Right-wing attacks spur fight back

Super majorities of Tea Party politicians in both houses of the General Assembly and the governor have been ramming through an agenda that is thoroughly reactionary and racist to the core.

“We are here because they are trying to take from those who are poor for the benefit of the rich,” Ramon, a longtime member of FLOC, told WW at the Moral Monday action. “Education, health care, voting rights — all these things they are trying to take from the poor.” (floc.typepad.com)

They dismantled the unemployment system, attacked reproductive rights and have waged a campaign to curtail basic democratic rights to vote for people of color, youth, and poor and working people. Arizona-style anti-immigration measures have also been recently introduced.

North Carolina is now the only state in the country where teenagers cannot get medical attention — including treatment for sexually transmitted infections or diseases or for mental health — without parental consent.  It is only one of two states that try 16- and 17-year-olds as adults in the courts, and the Legislature is now trying to lower the age to 13, further fueling the school-to-prison pipeline that targets Black and Latino/a youth.

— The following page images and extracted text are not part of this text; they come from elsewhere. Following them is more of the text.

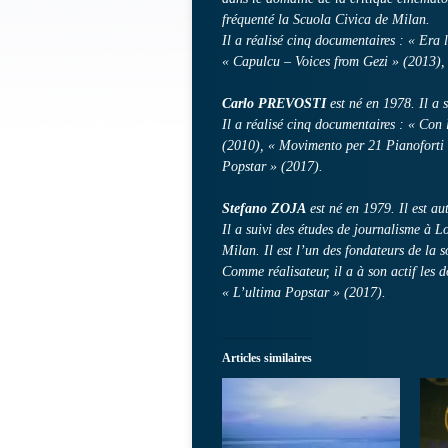
fréquenté la Scuola Civica de Milan.
Il a réalisé cinq documentaires : « Era 
« Capulcu – Voices from Gezi » (2013),
Carlo PREVOSTI
est né en 1978. Il a s
Il a réalisé cinq documentaires : « Con l
(2010), « Movimento per 21 Pianoforti 
Popstar » (2017).
Stefano ZOJA
est né en 1979. Il est aut
Il a suivi des études de journalisme à 
Milan. Il est l’un des fondateurs de la 
Comme réalisateur, il a à son actif les
« L’ultima Popstar » (2017).
Articles similaires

The state budget proposal imposes massive cuts on public services and education, while giving huge tax breaks for the rich that will be paid on the backs of working people. Further undermining the ability of workers to organize is also at the top of their agenda. School vouchers, expanding charter and private schools, and other privatization schemes are quickly making their way through the Legislature.

“People say that education is the great equalizer, but education itself isn’t equal,” Sanyu Gichie, a university student and a member of the NC Student Power Union and the Youth Organizing Institute, told WW. “African-American students are already impacted by this inequality largely due to institutional racism, harsh and disproportional implementation of punishment on Black youth, and with the cuts the Legislature is talking about, school vouchers, and expanding charters and private schools, this will only make the problems we face in school much worse.”

Build people’s assemblies

Each week since the demonstrations began, the number of people who have mobilized to the demonstration as well as those who have participated in the civil disobedience action has risen.

But one factor that was especially important in building this action is a 25-city tour that the NAACP launched on May 25 that concludes on June 7. The tour has crisscrossed the state, stopping in communities big and small to build momentum behind the Moral Monday actions.

Another longer term goal of the tour is to help develop people’s assemblies in these communities that can meet to discuss issues and struggles, and build institutions of people’s democracy over time.

Build Moral Mondays!

The NAACP and other groups have vowed to continue the weekly Monday actions throughout the remainder of the legislative session, which should run through mid-July.

In the face of some of the most serious attacks on people here in decades, the united front of resistance led by Rev. Barber and the NAACP must continue to be strengthened and expanded to push back against the right-wing agenda.

These actions resonate with people across the state, and the large June 3 turnout indicates they will continue to build. Many right-wing politicians, including most recently the governor, have called for the demonstrations to end. Rev. Barber’s answer at the June 3 rally was:

“Don’t ask us when we’ll stop. Ask [House speaker Thom] Tillis and [Senate leader Phil] Berger and the man in the governor’s mansion when they’ll stop. … Stopping is not in our vocabulary. We are a movement, this is not a moment. We walk forward together, not one step back!”